Building a Real-Time AI Dashboard: Live Metrics, Streaming Logs, and Agent Status

Why AI Agents Need Real-Time Dashboards

Monitoring AI agents in production requires more than traditional APM tools. You need to see token throughput, model latency percentiles, tool call success rates, agent reasoning traces, and cost accumulation — all updating in real time. A well-built dashboard transforms a black-box AI system into an observable one where you can spot degradation before users notice.

The architecture follows three layers: a metrics collection backend that aggregates data from running agents, a streaming transport layer that pushes updates to the browser, and a frontend that renders efficiently without choking on high-frequency updates.

Backend: Metrics Collection and Aggregation

Start by instrumenting your agents to emit structured events. Each event carries a timestamp, agent ID, event type, and a payload with type-specific data.

import asyncio
import time
import json
from dataclasses import dataclass, asdict
from typing import Optional
from collections import defaultdict, deque

@dataclass
class AgentMetricEvent:
    agent_id: str
    event_type: str  # "token", "tool_call", "error", "completion"
    timestamp: float
    payload: dict

class MetricsAggregator:
    def __init__(self, window_seconds: int = 60):
        self.window = window_seconds
        self.events: deque[AgentMetricEvent] = deque()
        self.subscribers: list[asyncio.Queue] = []

    def record(self, event: AgentMetricEvent):
        self.events.append(event)
        self._prune_old_events()

        snapshot = self._compute_snapshot()
        for queue in self.subscribers:
            try:
                queue.put_nowait(snapshot)
            except asyncio.QueueFull:
                pass  # Drop if subscriber is slow

    def _prune_old_events(self):
        cutoff = time.time() - self.window
        while self.events and self.events[0].timestamp < cutoff:
            self.events.popleft()

    def _compute_snapshot(self) -> dict:
        now = time.time()
        recent = [e for e in self.events if e.timestamp > now - self.window]

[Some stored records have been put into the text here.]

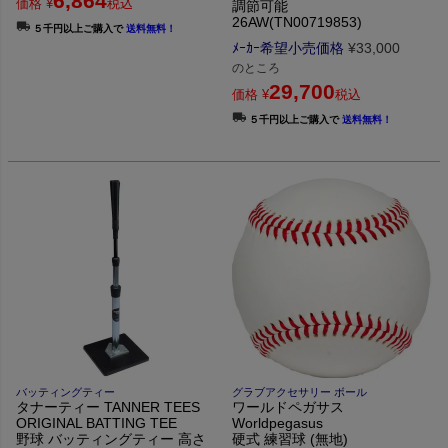
6,864
価格
¥
税込
調節可能
26AW(TN00719853)
５千円以上ご購入で
送料無料！
ﾒｰｶｰ希望小売価格
¥
33,000
のところ
29,700
価格
¥
税込
５千円以上ご購入で
送料無料！
バッティングティー
グラブアクセサリー ボール
タナーティー TANNER TEES
ワールドペガサス
ORIGINAL BATTING TEE
Worldpegasus
野球 バッティングティー 高さ
硬式 練習球 (無地)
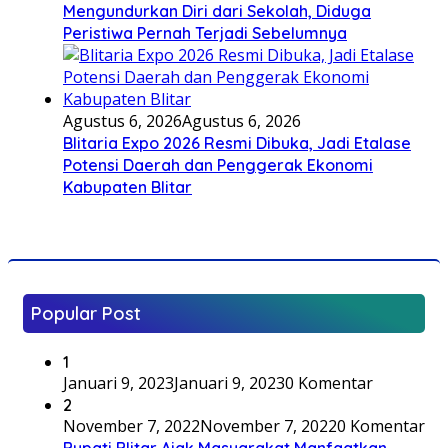
Mengundurkan Diri dari Sekolah, Diduga
Peristiwa Pernah Terjadi Sebelumnya
Agustus 6, 2026
Agustus 6, 2026
Blitaria Expo 2026 Resmi Dibuka, Jadi Etalase
Potensi Daerah dan Penggerak Ekonomi
Kabupaten Blitar
Popular Post
1
Januari 9, 2023
Januari 9, 2023
0 Komentar
2
November 7, 2022
November 7, 2022
0 Komentar
Bupati Blitar Ajak Masyarakat Manfaatkan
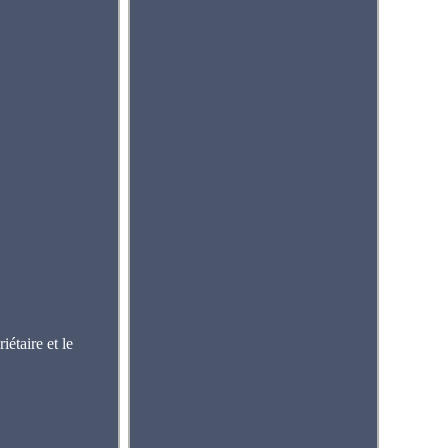
étaire et le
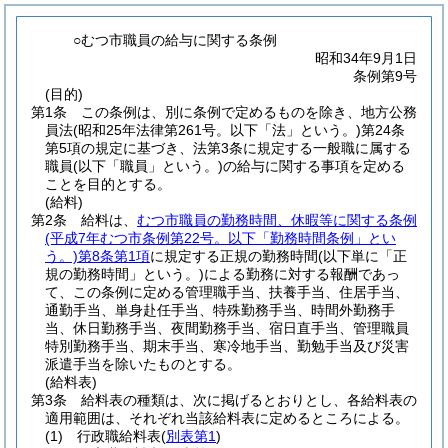
○むつ市職員の給与に関する条例
昭和34年9月1日
条例第9号
(目的)
第1条
この条例は、別に条例で定めるものを除き、地方公務
員法
(昭和25年法律第261号。以下「法」という。)
第24条
第5項の規定に基づき、法第3条に規定する一般職に属する
職員
(以下「職員」という。)
の給与に関する事項を定める
ことを目的とする。
(給料)
第2条
給料は、
むつ市職員の勤務時間、休暇等に関する条例
(平成7年むつ市条例第22号。以下「勤務時間条例」とい
う。)
第8条第1項
に規定する正規の勤務時間
(以下単に「正
規の勤務時間」という。)
による勤務に対する報酬であっ
て、この条例に定める管理職手当、扶養手当、住居手当、
通勤手当、単身赴任手当、特殊勤務手当、時間外勤務手
当、休日勤務手当、夜間勤務手当、宿日直手当、管理職員
特別勤務手当、期末手当、寒冷地手当、勤勉手当及び災害
派遣手当を除いたものとする。
(給料表)
第3条
給料表の種類は、次に掲げるとおりとし、各給料表の
適用範囲は、それぞれ当該給料表に定めるところによる。
(1)
行政職給料表
(
別表第1
)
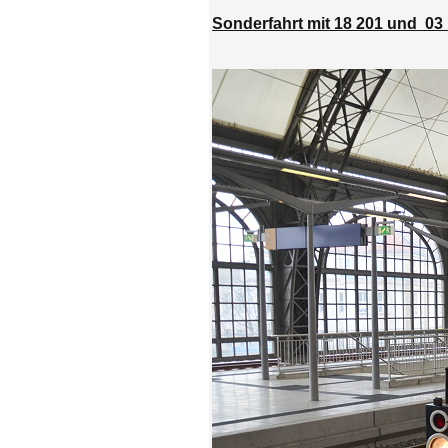
Sonderfahrt mit 18 201 und 03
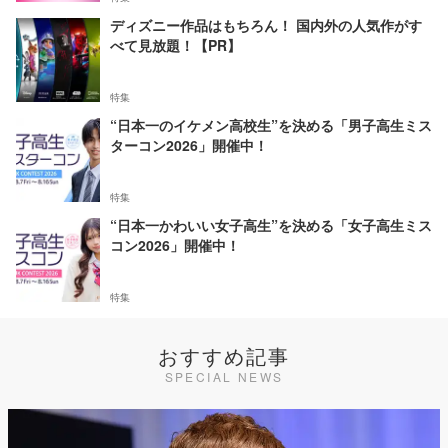
ディズニー作品はもちろん！ 国内外の人気作がす
べて見放題！【PR】
特集
“日本一のイケメン高校生”を決める「男子高生ミス
ターコン2026」開催中！
特集
“日本一かわいい女子高生”を決める「女子高生ミス
コン2026」開催中！
特集
おすすめ記事
SPECIAL NEWS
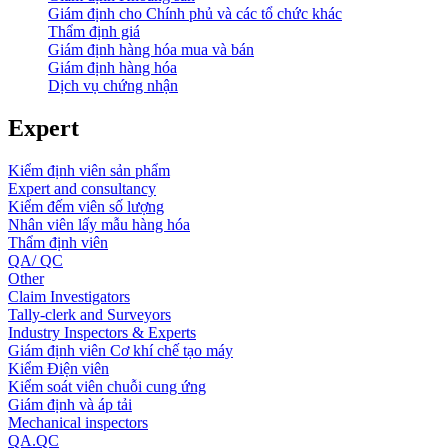
Giám định cho Chính phủ và các tổ chức khác
Thẩm định giá
Giám định hàng hóa mua và bán
Giám định hàng hóa
Dịch vụ chứng nhận
Expert
Kiểm định viên sản phẩm
Expert and consultancy
Kiểm đếm viên số lượng
Nhân viên lấy mẫu hàng hóa
Thẩm định viên
QA/ QC
Other
Claim Investigators
Tally-clerk and Surveyors
Industry Inspectors & Experts
Giám định viên Cơ khí chế tạo máy
Kiểm Điện viên
Kiểm soát viên chuỗi cung ứng
Giám định và áp tải
Mechanical inspectors
QA.QC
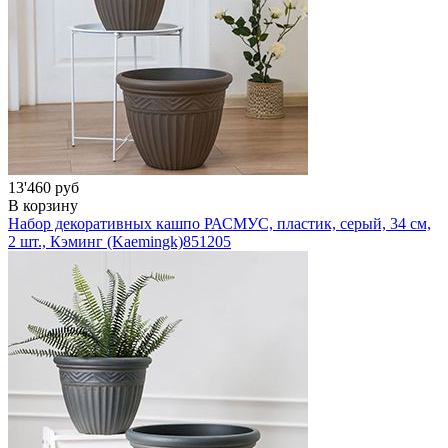
13'460 руб
В корзину
Набор декоративных кашпо РАСМУС, пластик, серый, 34 см,
2 шт., Кэминг (Kaemingk)
851205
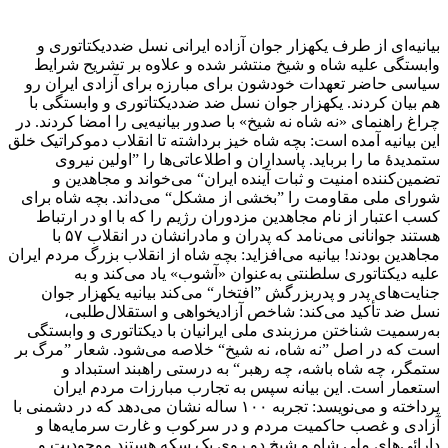
بیانیه‌ای از طرف یکهزار جوان آزاده ایرانی نسل ضددیکتاتوری و
وابستگی علیه شاه و شیخ منتشر شده و علاوه بر تشریح شرایط
سیاسی حاضر تعهدات خودشون برای مبارزه برای آزادی ایران رو
هم بیان کردند. یکهزار جوان نسل ضد ضددیکتاتوری و وابستگی با
چراغ راهنمای «نه شاه نه شیخ» با صدور بیانیه‌یی را امضا کردند. در
این بیانیه آمده است: بچه شاه خیز برداشته تا انقلاب دموکراتیک خلق
ستمدیدهٔ ما را برباید. پاسداران و اطلاعاتی‌ها را ”اولین نیروی
تضمین‌کننده امنیت و ثبات آینده ایران“ می‌خواند و مجاهدین و
شورای ملی مقاومت را ”بخشی از مشکل“ می‌داند. بچه شاه برای
کسب اعتبار از نام مجاهدین مزدوران رژیم را که با او در ارتباط
هستند جوانانی می‌نامد که پدران و مادرانشان در انقلاب ۵۷ با
مجاهدین بودند! بیانیه می‌افزاید: بچه شاه از انقلاب بزرگ مردم ایران
علیه دیکتاتوری سلطنتی به‌عنوان «آشوب» یاد می‌کند و به
جنایت‌های پدر و پدربزرگش ”افتخار“ می‌کند بیانیه یکهزار جوان
نسل ضد تأکید می‌کند: شاخص آزادیخواهی و استقلال‌طلبی،
به‌رسمیت شناختن مرزبندی ملی ایرانیان با دیکتاتوری و وابستگی
است که در اصل ”نه شاه، نه شیخ“ خلاصه می‌شود. شعار ”مرگ بر
ستمگر، چه شاه باشه، چه رهبر“ به درستی راهبند استبداد و
استعمار است. این بیانه سپس به تجارب مبارزات مردم ایران
پرداخته و می‌نویسد: تجربه ۱۰۰ ساله نشان می‌دهد که در دشمنی با
آزادی و غصب حاکمیت مردم و در سرکوب و غارت سرمایه‌ها و
دارائی‌های ملی شاه و شیخ دو روی یک سکه هستند موجودیت و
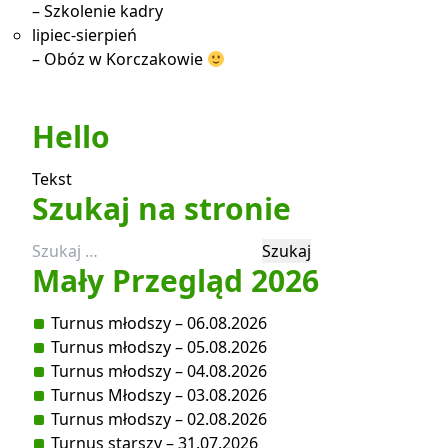
– Szkolenie kadry
lipiec-sierpień
– Obóz w Korczakowie
Hello
Tekst
Szukaj na stronie
Szukaj:
Mały Przegląd 2026
Turnus młodszy – 06.08.2026
Turnus młodszy – 05.08.2026
Turnus młodszy – 04.08.2026
Turnus Młodszy – 03.08.2026
Turnus młodszy – 02.08.2026
Turnus starszy – 31.07.2026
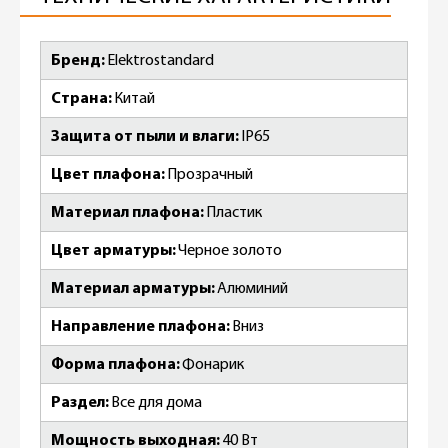
Бренд
Elektrostandard
Страна
Китай
Защита от пыли и влаги
IP65
Цвет плафона
Прозрачный
Материал плафона
Пластик
Цвет арматуры
Черное золото
Материал арматуры
Алюминий
Направление плафона
Вниз
Форма плафона
Фонарик
Раздел
Все для дома
Мощность выходная
40 Вт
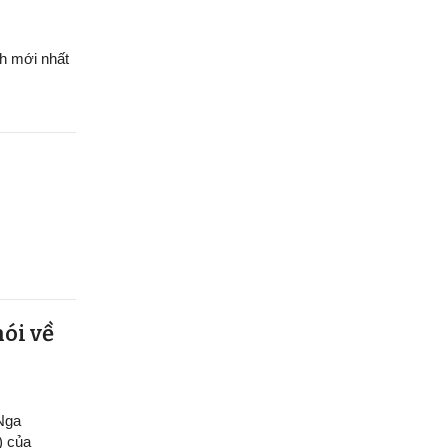
h mới nhất
nói về
 Nga
) của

        tokens = [e for e in recent if e.event_type == "token"]
        tool_calls = [e for e in recent if e.event_type == "tool_call"]
        errors = [e for e in recent if e.event_type == "error"]
        completions = [e for e in recent if e.event_type == "completion"]

        latencies = [
            e.payload.get("latency_ms", 0) for e in completions
        ]
        latencies.sort()

        return {
            "timestamp": now,
            "tokens_per_second": len(tokens) / max(self.window, 1),
            "tool_calls_total": len(tool_calls),
            "error_rate": len(errors) / max(len(recent), 1),
            "completions": len(completions),
            "p50_latency_ms": latencies[len(latencies) // 2] if latencies else 0,
            "p99_latency_ms": latencies[int(len(latencies) * 0.99)] if latencies else 0,
            "active_agents": len(set(e.agent_id for e in recent)),
        }

    def subscribe(self) -> asyncio.Queue:
        queue = asyncio.Queue(maxsize=100)
        self.subscribers.append(queue)
        return queue

    def unsubscribe(self, queue: asyncio.Queue):
        self.subscribers.remove(queue)

aggregator = MetricsAggregator(window_seconds=60)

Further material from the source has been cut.